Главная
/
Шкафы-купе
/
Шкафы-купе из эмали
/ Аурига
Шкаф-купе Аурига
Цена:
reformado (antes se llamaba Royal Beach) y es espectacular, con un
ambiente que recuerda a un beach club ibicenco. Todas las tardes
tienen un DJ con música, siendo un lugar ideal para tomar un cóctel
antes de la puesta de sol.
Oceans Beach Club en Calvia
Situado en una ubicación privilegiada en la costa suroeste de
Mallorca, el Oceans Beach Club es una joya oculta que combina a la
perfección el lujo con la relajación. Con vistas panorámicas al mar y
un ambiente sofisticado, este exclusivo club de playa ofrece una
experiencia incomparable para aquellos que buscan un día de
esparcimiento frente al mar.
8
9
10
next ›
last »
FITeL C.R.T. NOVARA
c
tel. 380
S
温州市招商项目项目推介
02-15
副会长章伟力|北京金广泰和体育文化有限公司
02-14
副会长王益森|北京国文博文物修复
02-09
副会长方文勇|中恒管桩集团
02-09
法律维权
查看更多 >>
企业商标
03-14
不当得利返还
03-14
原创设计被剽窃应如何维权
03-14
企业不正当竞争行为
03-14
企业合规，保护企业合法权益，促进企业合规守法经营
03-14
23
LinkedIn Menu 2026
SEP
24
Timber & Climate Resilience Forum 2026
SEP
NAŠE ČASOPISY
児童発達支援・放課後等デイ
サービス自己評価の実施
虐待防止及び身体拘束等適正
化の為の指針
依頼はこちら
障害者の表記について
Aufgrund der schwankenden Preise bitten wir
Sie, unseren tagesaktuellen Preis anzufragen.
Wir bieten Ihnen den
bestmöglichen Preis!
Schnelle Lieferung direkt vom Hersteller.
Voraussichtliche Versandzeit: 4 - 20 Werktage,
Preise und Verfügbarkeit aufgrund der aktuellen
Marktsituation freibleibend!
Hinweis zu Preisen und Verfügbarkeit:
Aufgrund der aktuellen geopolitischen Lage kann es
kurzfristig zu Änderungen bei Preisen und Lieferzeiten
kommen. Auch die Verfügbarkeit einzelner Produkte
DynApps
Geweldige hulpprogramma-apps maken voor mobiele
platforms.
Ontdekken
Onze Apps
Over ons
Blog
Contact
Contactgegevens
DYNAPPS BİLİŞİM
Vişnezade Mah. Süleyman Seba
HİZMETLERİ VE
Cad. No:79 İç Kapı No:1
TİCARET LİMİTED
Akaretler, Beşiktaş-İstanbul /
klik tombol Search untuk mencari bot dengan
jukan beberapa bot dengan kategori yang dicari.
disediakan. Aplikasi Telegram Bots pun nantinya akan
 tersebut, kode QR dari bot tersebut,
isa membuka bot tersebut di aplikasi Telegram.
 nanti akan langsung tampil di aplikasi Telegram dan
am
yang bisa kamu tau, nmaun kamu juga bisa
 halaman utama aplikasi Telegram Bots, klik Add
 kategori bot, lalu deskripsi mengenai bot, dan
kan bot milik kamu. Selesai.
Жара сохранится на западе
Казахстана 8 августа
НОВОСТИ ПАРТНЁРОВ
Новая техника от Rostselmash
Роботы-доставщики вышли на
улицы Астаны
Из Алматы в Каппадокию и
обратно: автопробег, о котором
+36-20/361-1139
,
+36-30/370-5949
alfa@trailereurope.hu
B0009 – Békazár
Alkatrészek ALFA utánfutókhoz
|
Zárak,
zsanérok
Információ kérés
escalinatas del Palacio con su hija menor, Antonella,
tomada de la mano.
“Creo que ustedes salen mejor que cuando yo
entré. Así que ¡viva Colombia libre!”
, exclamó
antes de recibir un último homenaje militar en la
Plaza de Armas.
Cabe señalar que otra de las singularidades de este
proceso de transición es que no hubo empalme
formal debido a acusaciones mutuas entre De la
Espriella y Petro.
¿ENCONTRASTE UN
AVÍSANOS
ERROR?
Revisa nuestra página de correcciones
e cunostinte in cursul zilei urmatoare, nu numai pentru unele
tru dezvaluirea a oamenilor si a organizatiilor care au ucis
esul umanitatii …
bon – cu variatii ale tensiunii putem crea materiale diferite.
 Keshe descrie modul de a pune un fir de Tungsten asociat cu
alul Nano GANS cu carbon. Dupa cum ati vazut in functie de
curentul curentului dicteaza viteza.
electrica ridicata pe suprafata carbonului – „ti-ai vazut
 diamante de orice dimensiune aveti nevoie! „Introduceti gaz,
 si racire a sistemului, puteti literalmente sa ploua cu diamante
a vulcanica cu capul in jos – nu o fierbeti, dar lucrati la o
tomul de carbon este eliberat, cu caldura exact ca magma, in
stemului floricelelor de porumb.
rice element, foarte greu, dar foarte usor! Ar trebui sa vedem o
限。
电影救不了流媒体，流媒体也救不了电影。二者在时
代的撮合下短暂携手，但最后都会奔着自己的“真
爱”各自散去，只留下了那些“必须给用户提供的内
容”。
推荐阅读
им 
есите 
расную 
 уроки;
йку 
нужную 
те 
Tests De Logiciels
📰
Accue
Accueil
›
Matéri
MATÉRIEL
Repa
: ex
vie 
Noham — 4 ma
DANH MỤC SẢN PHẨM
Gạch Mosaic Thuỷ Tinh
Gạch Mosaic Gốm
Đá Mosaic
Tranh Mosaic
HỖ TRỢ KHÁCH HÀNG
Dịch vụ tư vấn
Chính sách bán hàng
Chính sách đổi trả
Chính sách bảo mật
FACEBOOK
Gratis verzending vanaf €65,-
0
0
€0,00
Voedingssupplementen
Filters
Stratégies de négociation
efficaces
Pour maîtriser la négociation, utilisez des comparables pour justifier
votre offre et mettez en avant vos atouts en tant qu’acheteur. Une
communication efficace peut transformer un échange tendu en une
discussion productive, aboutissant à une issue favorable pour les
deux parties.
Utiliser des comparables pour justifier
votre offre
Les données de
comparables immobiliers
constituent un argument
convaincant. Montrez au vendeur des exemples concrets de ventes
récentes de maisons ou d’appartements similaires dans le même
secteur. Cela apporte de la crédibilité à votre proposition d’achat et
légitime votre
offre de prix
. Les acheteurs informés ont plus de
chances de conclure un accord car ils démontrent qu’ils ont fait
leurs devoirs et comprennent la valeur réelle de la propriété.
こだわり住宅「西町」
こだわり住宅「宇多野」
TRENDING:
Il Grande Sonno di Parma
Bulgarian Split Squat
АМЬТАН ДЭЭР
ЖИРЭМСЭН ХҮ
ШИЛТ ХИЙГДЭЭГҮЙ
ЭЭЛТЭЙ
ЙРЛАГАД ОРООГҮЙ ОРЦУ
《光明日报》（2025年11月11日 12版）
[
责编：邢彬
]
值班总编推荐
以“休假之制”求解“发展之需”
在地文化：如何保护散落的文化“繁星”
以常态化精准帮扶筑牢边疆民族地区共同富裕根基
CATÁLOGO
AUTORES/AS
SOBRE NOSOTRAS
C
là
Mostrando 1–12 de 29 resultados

» **Your instructions**
Return every line of the material in which the word "ambiente" is found.

» **Answer for the task**
ambiente que recuerda a un beach club ibicenco. Todas las tardes
un ambiente sofisticado, este exclusivo club de playa ofrece una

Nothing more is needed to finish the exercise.